Il pioppo per smaltire l'inquinamento da prodotti farmaceutici: studio del Sant'Anna

La ricerca ha evidenziato le capacità della pianta di accumulare e degradare gli agenti inquinanti, che finiscono anche nelle acque reflue urbane

L’inquinamento da prodotti farmaceutici rappresenta un problema globale a cui la comunità scientifica cerca di trovare soluzioni e oggi si aprono nuove possibilità grazie alle capacità di accumularli e degradarli da parte di alcune piante e, in particolare, del pioppo. E' quanto ha scoperto uno studio dell’Istituto di Scienze della Vita della Scuola Superiore Sant’Anna di Pisa, svolto in collaborazione con Helmholtz Zentrum di Monaco di Baviera e pubblicato sulla rivista internazionale 'Science of The Total Environment'. 

La ricerca ha dimostrato che il pioppo Populus alba clone Villafranca, già noto per le sue proprietà di accumulare metalli pesanti e sostanze xenobiotiche organiche (sostanze estranee rispetto agli organismi) presenti nei suoli e nelle acque, è anche capace di assorbire, trasformare, accumulare nella radice sostanze inquinanti di origine farmaceutica come il Diclofenac. Questo principio attivo, alla base di farmaci antinfiammatori non steroidei assai diffusi per trattare infiammazioni di carattere muscolare, risulta tra quelli spesso presenti nelle acque reflue urbane, come confermano numerosi studi. Da anni il gruppo di ricerca coordinato da Luca Sebastiani, direttore dell’Istituto di scienze della Vita della Scuola Superiore Sant’Anna, studia il ruolo delle specie arboree di interesse agrario nel rimuovere gli inquinanti organici di origine farmaceutica da acque e suoli. 

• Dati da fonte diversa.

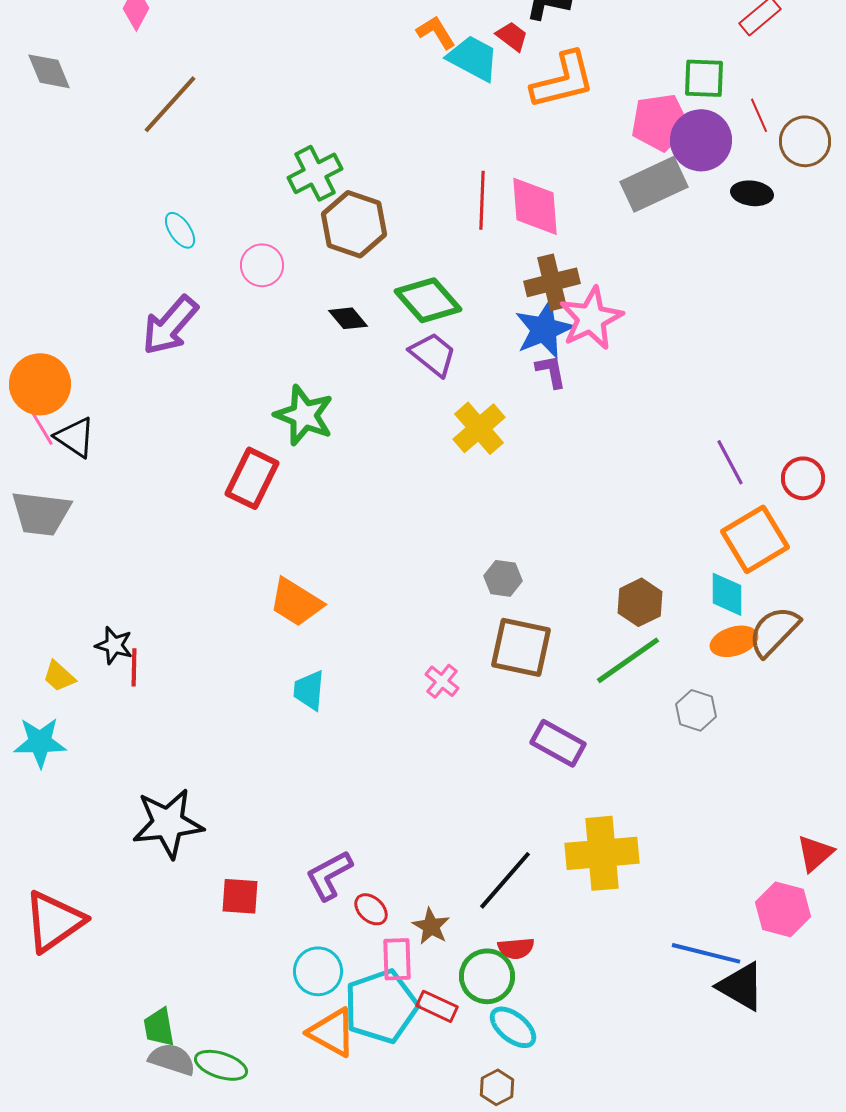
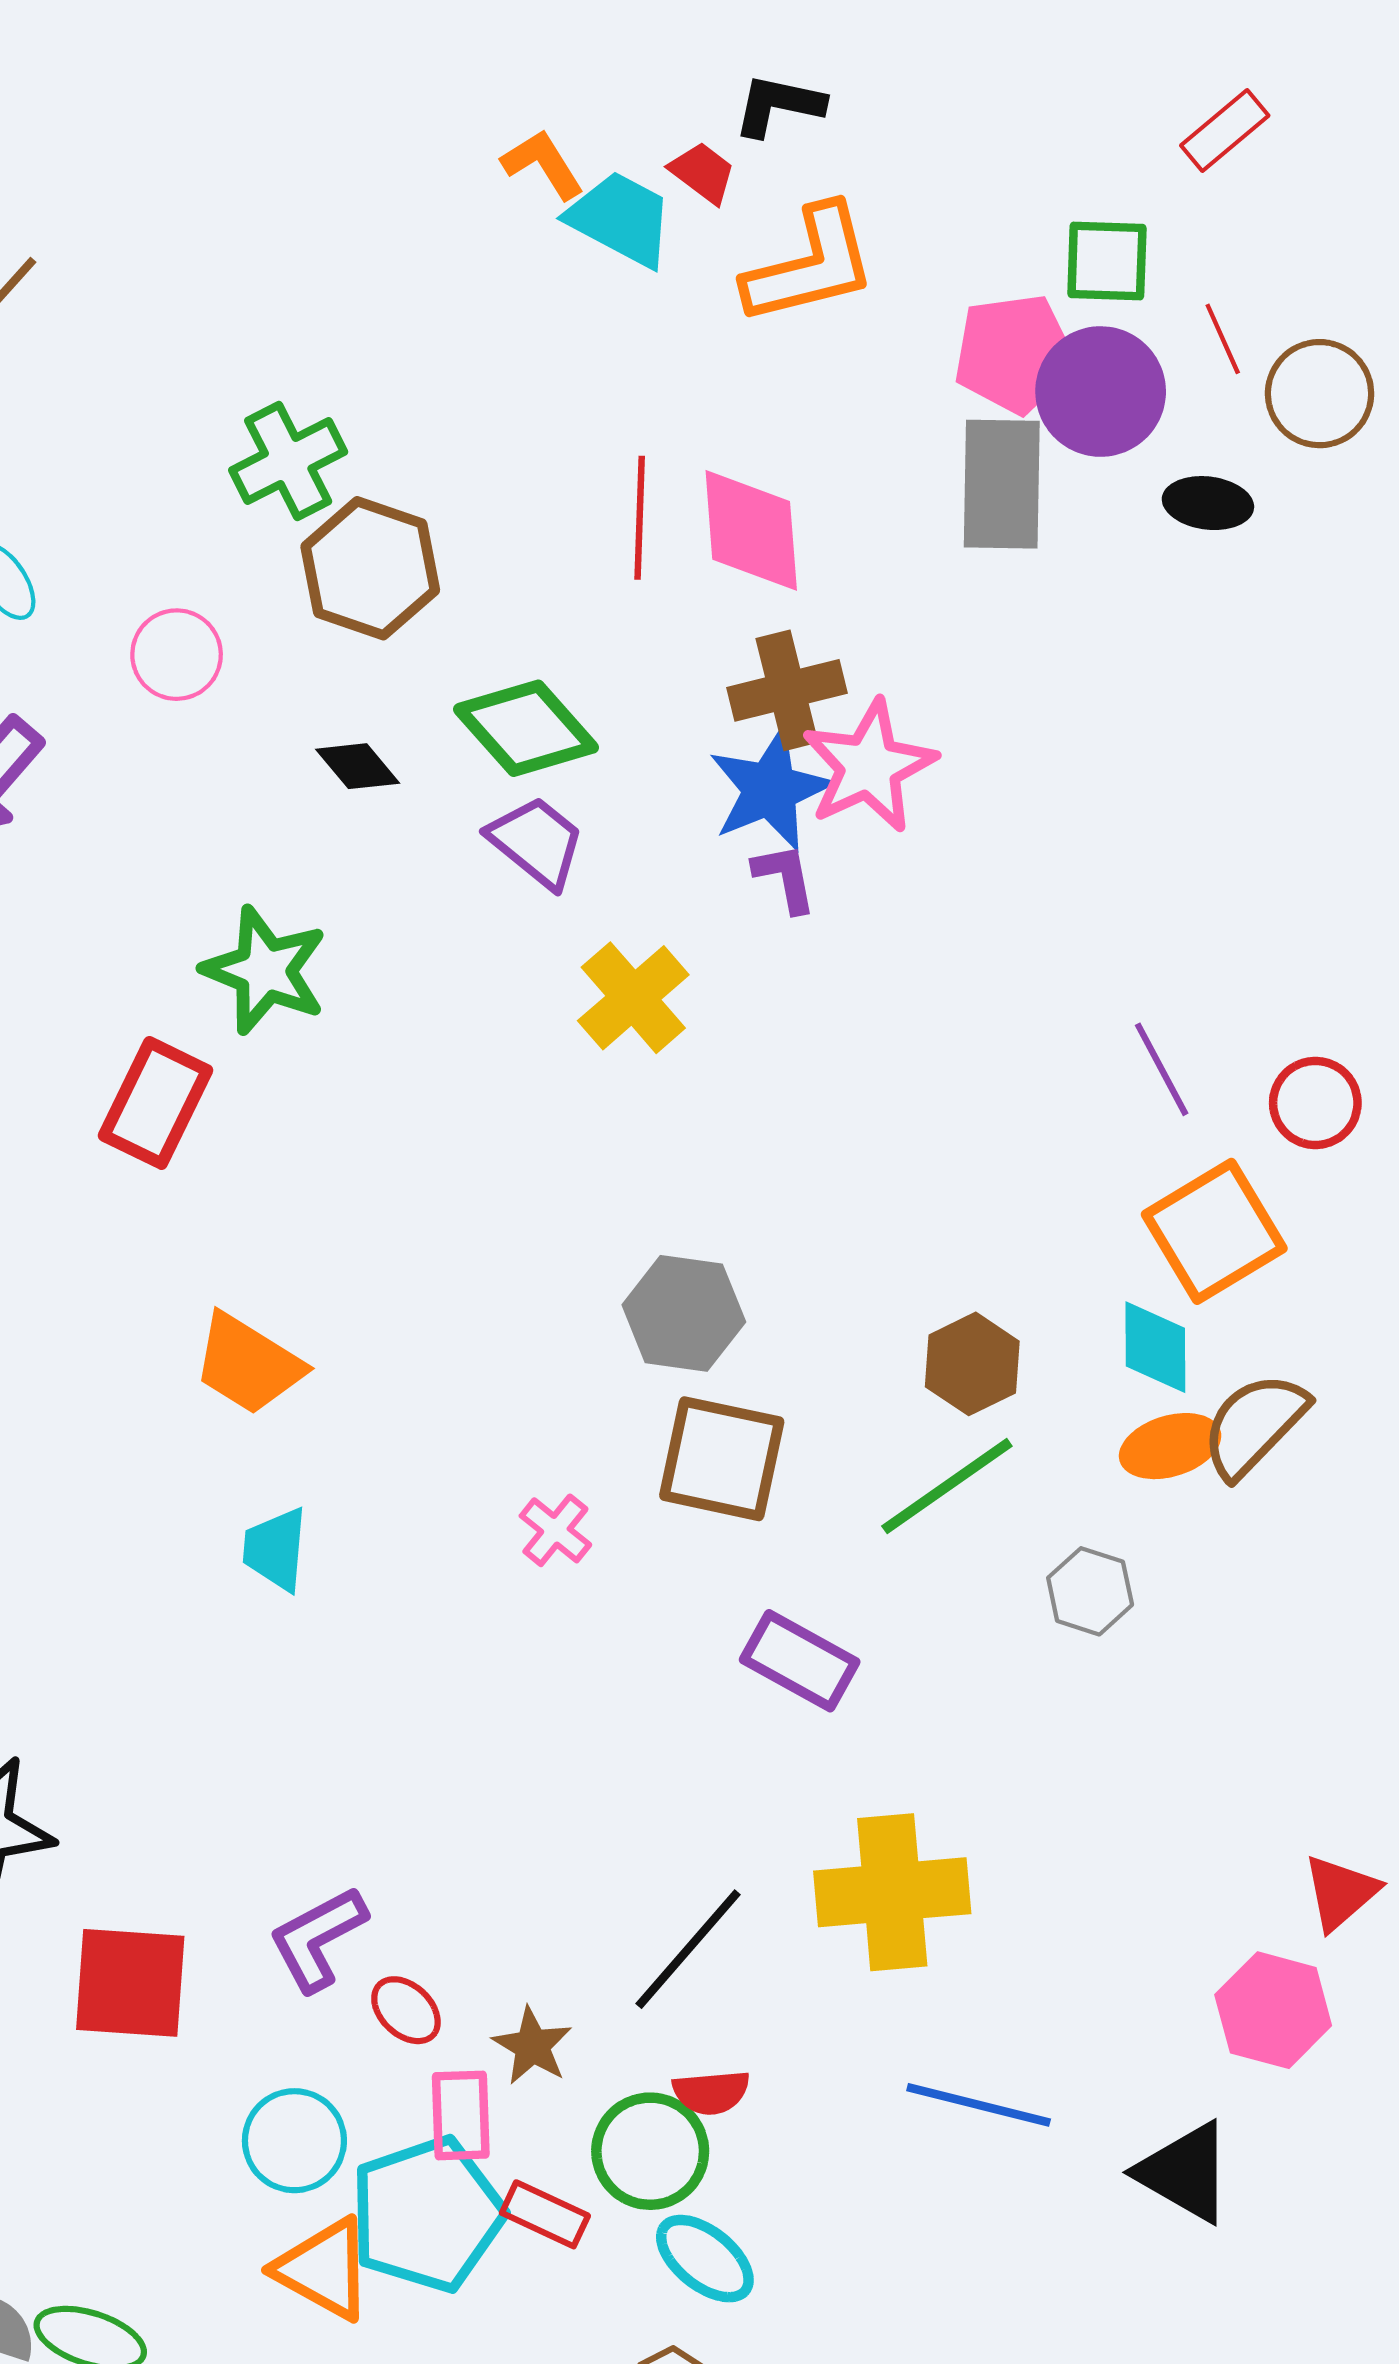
gray rectangle: (654, 184) -> (1002, 484), turned -64
gray hexagon: (503, 578) -> (684, 1313), size x1.5
red square: (240, 896) -> (130, 1983), size x1.5
blue line: (706, 953) -> (979, 2105), moved

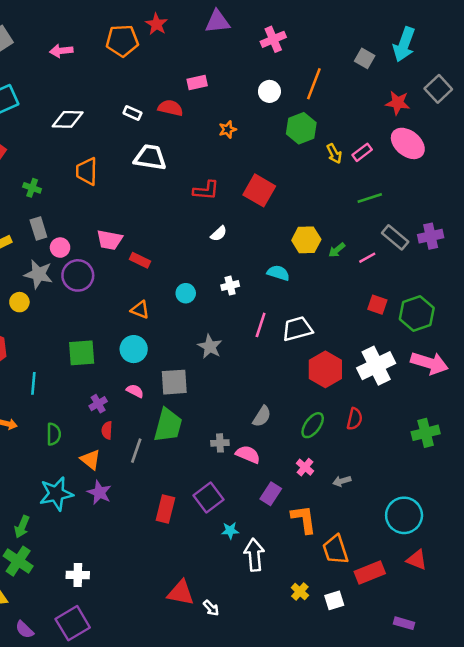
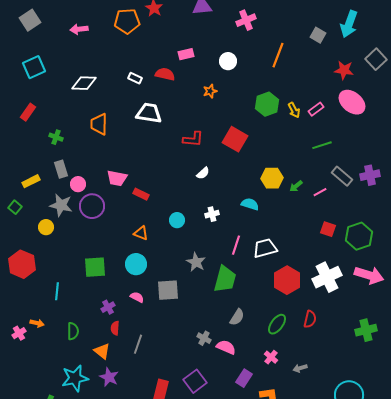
white circle: (269, 91) -> (228, 61), moved
green hexagon: (301, 128) -> (267, 104), moved
green trapezoid: (168, 425) -> (225, 279), moved
gray cross: (220, 443) -> (204, 338), turned 32

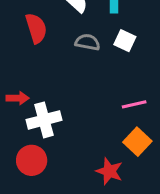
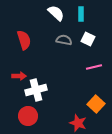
red semicircle: (36, 28) -> (24, 40), moved
pink line: (134, 104) -> (94, 67), moved

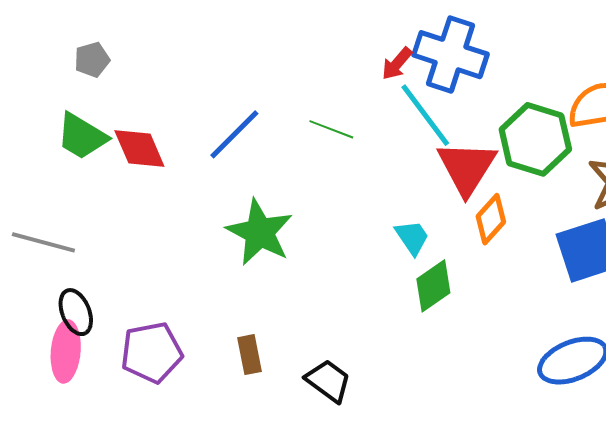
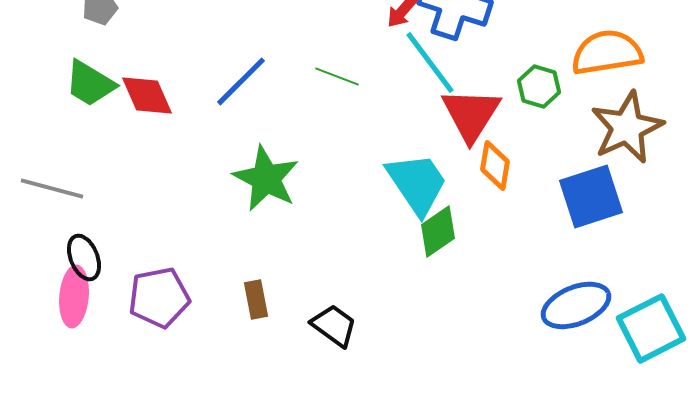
green hexagon: (535, 139) -> (539, 86), size x0.6
orange diamond: (491, 219) -> (495, 165), turned -33
cyan trapezoid: (412, 237) -> (417, 183), size x1.8

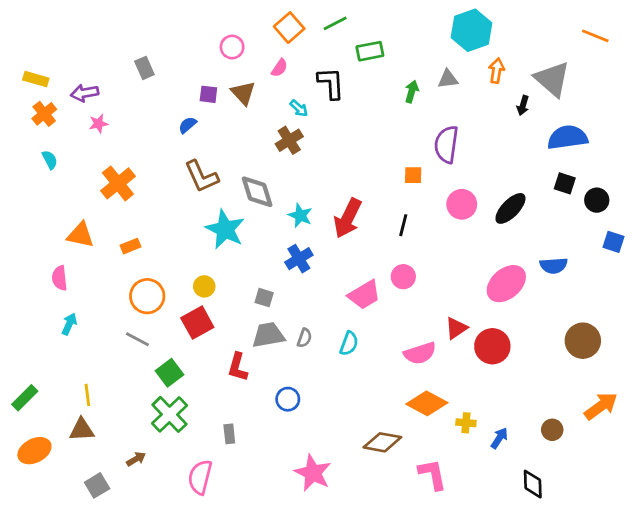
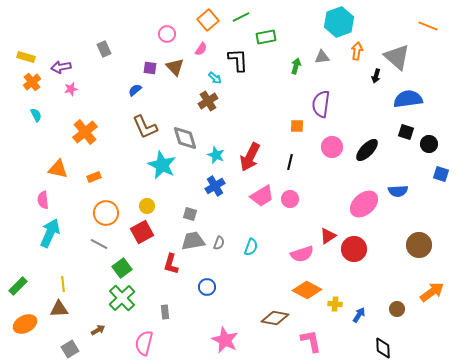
pink trapezoid: (364, 295) -> (262, 196), moved
cyan arrow: (69, 324) -> (50, 233), size x1.8

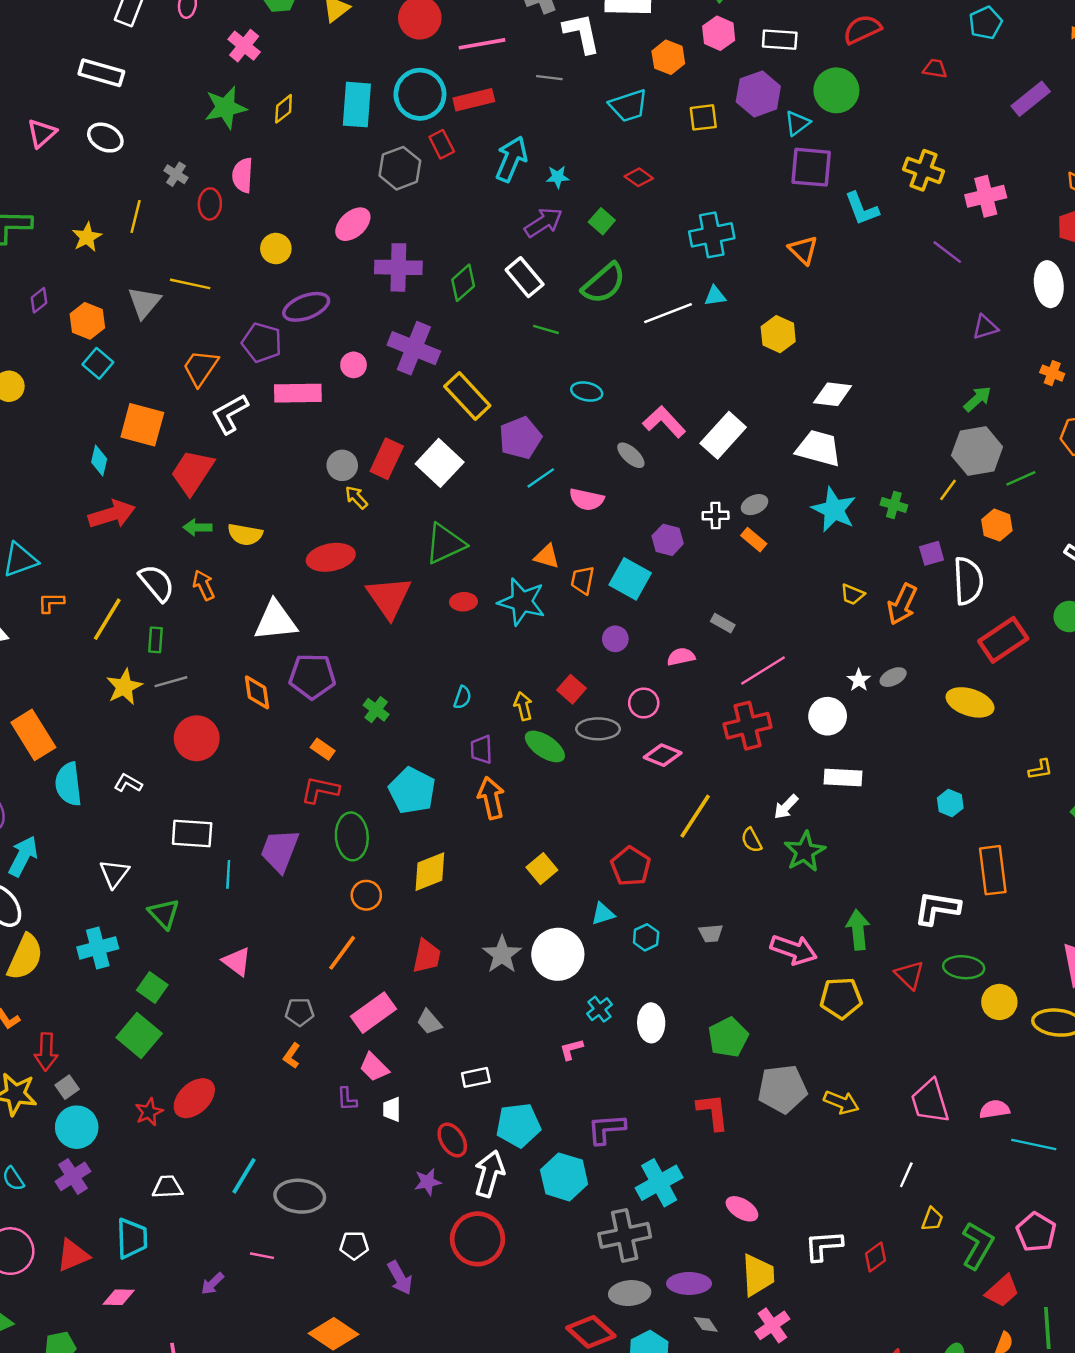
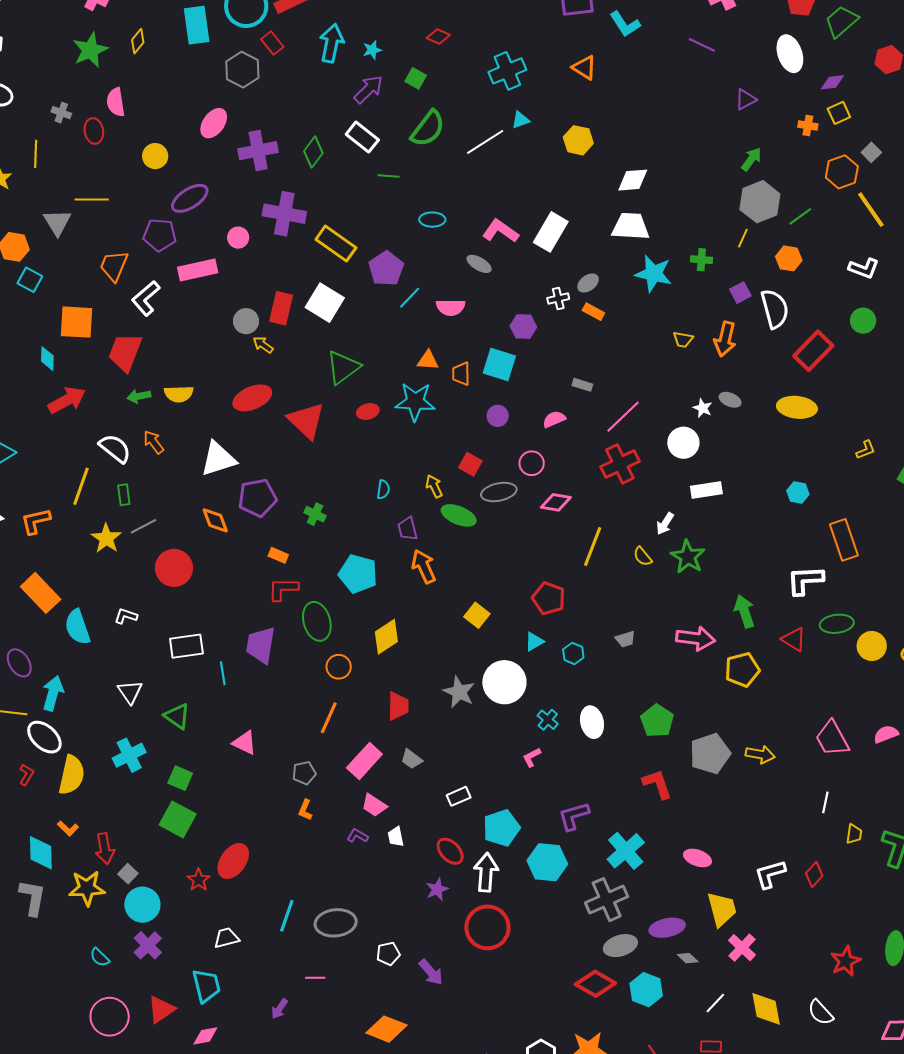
orange L-shape: (51, 603) -> (36, 521), moved, size x1.4
gray ellipse: (893, 677) -> (730, 400), turned 60
purple L-shape: (347, 1099) -> (358, 836), turned 135

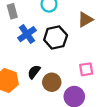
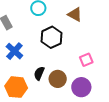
brown triangle: (85, 20) -> (75, 14), turned -49
blue cross: (27, 34) -> (14, 51), moved

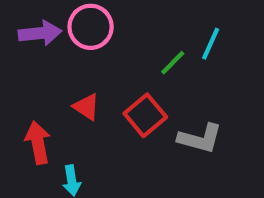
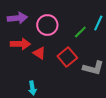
pink circle: (91, 27) -> (47, 25), moved
red arrow: (38, 143) -> (20, 44), moved, turned 102

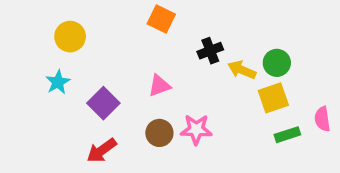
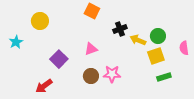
cyan star: (58, 82) -> (16, 42), moved
pink semicircle: (322, 119) -> (184, 48), moved
red arrow: (102, 150) -> (44, 86), moved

"Capire come le piante rispondono agli inquinanti organici xenobiotici - spiega Sebastiani - ci può aiutare a contrastare l'inquinamento in modo naturale. Allo stesso tempo, ci permette di verificare se questi prodotti danneggiano le colture e, nel caso di specie commestibili, se si accumulano negli organi di cui l'uomo si nutre".

Hanno contribuito allo studio Erika Carla Pierattini, Alessandra Francini e lo stesso Luca Sebastiani, in collaborazione con Christian Huber e Peter Schröder del Research Unit Comparative Microbiome Analysis, Helmholtz ZentrumMünchen - Deutsches Forschungszentrumfür Gesundheit und Umwelt (GmbH), Ingolstädter Landstr Germany.